• TASK
Repeat every entry, word for word, leaving no line out.

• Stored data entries
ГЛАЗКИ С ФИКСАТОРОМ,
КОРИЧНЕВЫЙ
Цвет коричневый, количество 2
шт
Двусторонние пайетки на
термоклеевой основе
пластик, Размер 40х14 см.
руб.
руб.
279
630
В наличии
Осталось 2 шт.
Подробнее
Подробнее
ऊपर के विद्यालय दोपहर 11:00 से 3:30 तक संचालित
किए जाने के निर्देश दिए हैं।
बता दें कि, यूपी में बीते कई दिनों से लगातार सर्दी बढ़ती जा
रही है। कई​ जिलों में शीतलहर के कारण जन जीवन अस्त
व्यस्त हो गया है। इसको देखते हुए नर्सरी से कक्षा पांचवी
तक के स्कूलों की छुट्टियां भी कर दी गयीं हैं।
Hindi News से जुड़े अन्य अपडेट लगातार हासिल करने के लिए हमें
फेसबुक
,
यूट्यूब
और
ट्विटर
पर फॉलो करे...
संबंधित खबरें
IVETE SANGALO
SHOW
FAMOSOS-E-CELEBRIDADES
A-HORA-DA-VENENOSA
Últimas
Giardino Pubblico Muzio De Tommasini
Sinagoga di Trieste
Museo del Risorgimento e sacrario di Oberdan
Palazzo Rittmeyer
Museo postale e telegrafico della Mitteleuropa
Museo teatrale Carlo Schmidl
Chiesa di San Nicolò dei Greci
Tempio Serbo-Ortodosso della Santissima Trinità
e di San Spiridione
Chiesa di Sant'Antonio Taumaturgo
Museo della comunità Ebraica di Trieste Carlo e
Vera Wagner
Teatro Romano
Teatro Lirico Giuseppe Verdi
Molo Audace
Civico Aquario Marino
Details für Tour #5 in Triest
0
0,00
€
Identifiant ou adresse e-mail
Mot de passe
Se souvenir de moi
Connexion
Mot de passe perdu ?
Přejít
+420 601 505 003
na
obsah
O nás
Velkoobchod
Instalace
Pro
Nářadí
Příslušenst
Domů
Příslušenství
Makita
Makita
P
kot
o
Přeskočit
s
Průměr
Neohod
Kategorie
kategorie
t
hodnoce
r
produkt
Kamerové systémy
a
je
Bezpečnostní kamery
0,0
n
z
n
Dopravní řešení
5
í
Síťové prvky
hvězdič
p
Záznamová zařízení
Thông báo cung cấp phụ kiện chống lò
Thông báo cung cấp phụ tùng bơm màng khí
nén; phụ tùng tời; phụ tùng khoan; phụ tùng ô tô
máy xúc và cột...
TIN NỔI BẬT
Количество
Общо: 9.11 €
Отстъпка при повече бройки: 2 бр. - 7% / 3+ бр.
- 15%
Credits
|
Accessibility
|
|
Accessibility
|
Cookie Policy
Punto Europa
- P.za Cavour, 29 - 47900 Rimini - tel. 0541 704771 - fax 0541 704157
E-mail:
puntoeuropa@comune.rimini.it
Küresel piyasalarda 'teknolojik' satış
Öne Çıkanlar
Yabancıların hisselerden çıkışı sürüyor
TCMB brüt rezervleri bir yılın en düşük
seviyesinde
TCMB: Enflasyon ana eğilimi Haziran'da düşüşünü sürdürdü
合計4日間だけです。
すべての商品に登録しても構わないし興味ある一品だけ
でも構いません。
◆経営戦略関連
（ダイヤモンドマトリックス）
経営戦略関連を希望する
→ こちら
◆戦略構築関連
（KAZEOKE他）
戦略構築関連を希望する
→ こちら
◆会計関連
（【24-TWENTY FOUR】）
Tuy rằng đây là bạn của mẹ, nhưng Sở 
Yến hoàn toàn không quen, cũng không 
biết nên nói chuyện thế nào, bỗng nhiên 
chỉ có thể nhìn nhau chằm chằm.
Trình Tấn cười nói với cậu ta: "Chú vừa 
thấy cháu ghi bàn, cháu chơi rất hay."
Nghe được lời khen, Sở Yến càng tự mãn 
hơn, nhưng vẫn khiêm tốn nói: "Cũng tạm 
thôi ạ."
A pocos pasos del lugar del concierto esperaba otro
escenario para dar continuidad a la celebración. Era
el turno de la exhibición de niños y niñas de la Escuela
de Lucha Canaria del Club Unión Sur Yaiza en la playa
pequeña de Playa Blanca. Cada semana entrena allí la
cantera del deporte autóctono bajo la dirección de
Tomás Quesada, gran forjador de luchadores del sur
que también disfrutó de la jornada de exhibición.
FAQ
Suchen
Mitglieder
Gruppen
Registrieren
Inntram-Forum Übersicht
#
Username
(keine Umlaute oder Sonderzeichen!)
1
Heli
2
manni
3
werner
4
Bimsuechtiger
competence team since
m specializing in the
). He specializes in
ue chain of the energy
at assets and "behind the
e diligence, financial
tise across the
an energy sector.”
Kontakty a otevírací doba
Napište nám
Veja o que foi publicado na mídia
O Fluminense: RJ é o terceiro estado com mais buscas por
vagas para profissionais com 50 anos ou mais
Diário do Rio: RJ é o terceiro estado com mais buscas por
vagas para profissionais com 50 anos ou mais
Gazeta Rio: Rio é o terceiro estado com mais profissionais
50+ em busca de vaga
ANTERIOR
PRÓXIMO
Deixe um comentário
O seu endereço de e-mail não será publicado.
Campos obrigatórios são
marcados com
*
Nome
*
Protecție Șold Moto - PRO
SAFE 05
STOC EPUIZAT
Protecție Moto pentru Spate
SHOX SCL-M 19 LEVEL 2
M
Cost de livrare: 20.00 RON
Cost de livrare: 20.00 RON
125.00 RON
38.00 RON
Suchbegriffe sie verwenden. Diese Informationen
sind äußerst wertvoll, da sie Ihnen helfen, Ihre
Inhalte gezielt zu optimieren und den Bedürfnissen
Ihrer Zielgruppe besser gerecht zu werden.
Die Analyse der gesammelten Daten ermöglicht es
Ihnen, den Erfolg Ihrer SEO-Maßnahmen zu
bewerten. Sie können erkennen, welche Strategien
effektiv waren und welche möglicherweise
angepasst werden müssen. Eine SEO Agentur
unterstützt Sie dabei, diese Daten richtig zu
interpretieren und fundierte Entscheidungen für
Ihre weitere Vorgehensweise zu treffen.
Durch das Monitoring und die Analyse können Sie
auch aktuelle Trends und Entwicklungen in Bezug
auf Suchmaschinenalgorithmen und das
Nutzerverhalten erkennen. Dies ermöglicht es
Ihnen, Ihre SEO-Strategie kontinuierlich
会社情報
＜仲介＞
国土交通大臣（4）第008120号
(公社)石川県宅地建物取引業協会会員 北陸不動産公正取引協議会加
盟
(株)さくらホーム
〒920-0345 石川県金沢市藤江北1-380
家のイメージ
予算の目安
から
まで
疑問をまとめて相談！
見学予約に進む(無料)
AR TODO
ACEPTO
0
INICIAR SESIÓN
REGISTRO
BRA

• ANSWER AREA
ГЛАЗКИ С ФИКСАТОРОМ,
КОРИЧНЕВЫЙ
Цвет коричневый, количество 2
шт
Двусторонние пайетки на
термоклеевой основе
пластик, Размер 40х14 см.
руб.
руб.
279
630
В наличии
Осталось 2 шт.
Подробнее
Подробнее
ऊपर के विद्यालय दोपहर 11:00 से 3:30 तक संचालित
किए जाने के निर्देश दिए हैं।
बता दें कि, यूपी में बीते कई दिनों से लगातार सर्दी बढ़ती जा
रही है। कई​ जिलों में शीतलहर के कारण जन जीवन अस्त
व्यस्त हो गया है। इसको देखते हुए नर्सरी से कक्षा पांचवी
तक के स्कूलों की छुट्टियां भी कर दी गयीं हैं।
Hindi News से जुड़े अन्य अपडेट लगातार हासिल करने के लिए हमें
फेसबुक
,
यूट्यूब
और
ट्विटर
पर फॉलो करे...
संबंधित खबरें
IVETE SANGALO
SHOW
FAMOSOS-E-CELEBRIDADES
A-HORA-DA-VENENOSA
Últimas
Giardino Pubblico Muzio De Tommasini
Sinagoga di Trieste
Museo del Risorgimento e sacrario di Oberdan
Palazzo Rittmeyer
Museo postale e telegrafico della Mitteleuropa
Museo teatrale Carlo Schmidl
Chiesa di San Nicolò dei Greci
Tempio Serbo-Ortodosso della Santissima Trinità
e di San Spiridione
Chiesa di Sant'Antonio Taumaturgo
Museo della comunità Ebraica di Trieste Carlo e
Vera Wagner
Teatro Romano
Teatro Lirico Giuseppe Verdi
Molo Audace
Civico Aquario Marino
Details für Tour #5 in Triest
0
0,00
€
Identifiant ou adresse e-mail
Mot de passe
Se souvenir de moi
Connexion
Mot de passe perdu ?
Přejít
+420 601 505 003
na
obsah
O nás
Velkoobchod
Instalace
Pro
Nářadí
Příslušenst
Domů
Příslušenství
Makita
Makita
P
kot
o
Přeskočit
s
Průměr
Neohod
Kategorie
kategorie
t
hodnoce
r
produkt
Kamerové systémy
a
je
Bezpečnostní kamery
0,0
n
z
n
Dopravní řešení
5
í
Síťové prvky
hvězdič
p
Záznamová zařízení
Thông báo cung cấp phụ kiện chống lò
Thông báo cung cấp phụ tùng bơm màng khí
nén; phụ tùng tời; phụ tùng khoan; phụ tùng ô tô
máy xúc và cột...
TIN NỔI BẬT
Количество
Общо: 9.11 €
Отстъпка при повече бройки: 2 бр. - 7% / 3+ бр.
- 15%
Credits
|
Accessibility
|
|
Accessibility
|
Cookie Policy
Punto Europa
- P.za Cavour, 29 - 47900 Rimini - tel. 0541 704771 - fax 0541 704157
E-mail:
puntoeuropa@comune.rimini.it
Küresel piyasalarda 'teknolojik' satış
Öne Çıkanlar
Yabancıların hisselerden çıkışı sürüyor
TCMB brüt rezervleri bir yılın en düşük
seviyesinde
TCMB: Enflasyon ana eğilimi Haziran'da düşüşünü sürdürdü
合計4日間だけです。
すべての商品に登録しても構わないし興味ある一品だけ
でも構いません。
◆経営戦略関連
（ダイヤモンドマトリックス）
経営戦略関連を希望する
→ こちら
◆戦略構築関連
（KAZEOKE他）
戦略構築関連を希望する
→ こちら
◆会計関連
（【24-TWENTY FOUR】）
Tuy rằng đây là bạn của mẹ, nhưng Sở 
Yến hoàn toàn không quen, cũng không 
biết nên nói chuyện thế nào, bỗng nhiên 
chỉ có thể nhìn nhau chằm chằm.
Trình Tấn cười nói với cậu ta: "Chú vừa 
thấy cháu ghi bàn, cháu chơi rất hay."
Nghe được lời khen, Sở Yến càng tự mãn 
hơn, nhưng vẫn khiêm tốn nói: "Cũng tạm 
thôi ạ."
A pocos pasos del lugar del concierto esperaba otro
escenario para dar continuidad a la celebración. Era
el turno de la exhibición de niños y niñas de la Escuela
de Lucha Canaria del Club Unión Sur Yaiza en la playa
pequeña de Playa Blanca. Cada semana entrena allí la
cantera del deporte autóctono bajo la dirección de
Tomás Quesada, gran forjador de luchadores del sur
que también disfrutó de la jornada de exhibición.
FAQ
Suchen
Mitglieder
Gruppen
Registrieren
Inntram-Forum Übersicht
#
Username
(keine Umlaute oder Sonderzeichen!)
1
Heli
2
manni
3
werner
4
Bimsuechtiger
competence team since
m specializing in the
). He specializes in
ue chain of the energy
at assets and "behind the
e diligence, financial
tise across the
an energy sector.”
Kontakty a otevírací doba
Napište nám
Veja o que foi publicado na mídia
O Fluminense: RJ é o terceiro estado com mais buscas por
vagas para profissionais com 50 anos ou mais
Diário do Rio: RJ é o terceiro estado com mais buscas por
vagas para profissionais com 50 anos ou mais
Gazeta Rio: Rio é o terceiro estado com mais profissionais
50+ em busca de vaga
ANTERIOR
PRÓXIMO
Deixe um comentário
O seu endereço de e-mail não será publicado.
Campos obrigatórios são
marcados com
*
Nome
*
Protecție Șold Moto - PRO
SAFE 05
STOC EPUIZAT
Protecție Moto pentru Spate
SHOX SCL-M 19 LEVEL 2
M
Cost de livrare: 20.00 RON
Cost de livrare: 20.00 RON
125.00 RON
38.00 RON
Suchbegriffe sie verwenden. Diese Informationen
sind äußerst wertvoll, da sie Ihnen helfen, Ihre
Inhalte gezielt zu optimieren und den Bedürfnissen
Ihrer Zielgruppe besser gerecht zu werden.
Die Analyse der gesammelten Daten ermöglicht es
Ihnen, den Erfolg Ihrer SEO-Maßnahmen zu
bewerten. Sie können erkennen, welche Strategien
effektiv waren und welche möglicherweise
angepasst werden müssen. Eine SEO Agentur
unterstützt Sie dabei, diese Daten richtig zu
interpretieren und fundierte Entscheidungen für
Ihre weitere Vorgehensweise zu treffen.
Durch das Monitoring und die Analyse können Sie
auch aktuelle Trends und Entwicklungen in Bezug
auf Suchmaschinenalgorithmen und das
Nutzerverhalten erkennen. Dies ermöglicht es
Ihnen, Ihre SEO-Strategie kontinuierlich
会社情報
＜仲介＞
国土交通大臣（4）第008120号
(公社)石川県宅地建物取引業協会会員 北陸不動産公正取引協議会加
盟
(株)さくらホーム
〒920-0345 石川県金沢市藤江北1-380
家のイメージ
予算の目安
から
まで
疑問をまとめて相談！
見学予約に進む(無料)
AR TODO
ACEPTO
0
INICIAR SESIÓN
REGISTRO
BRA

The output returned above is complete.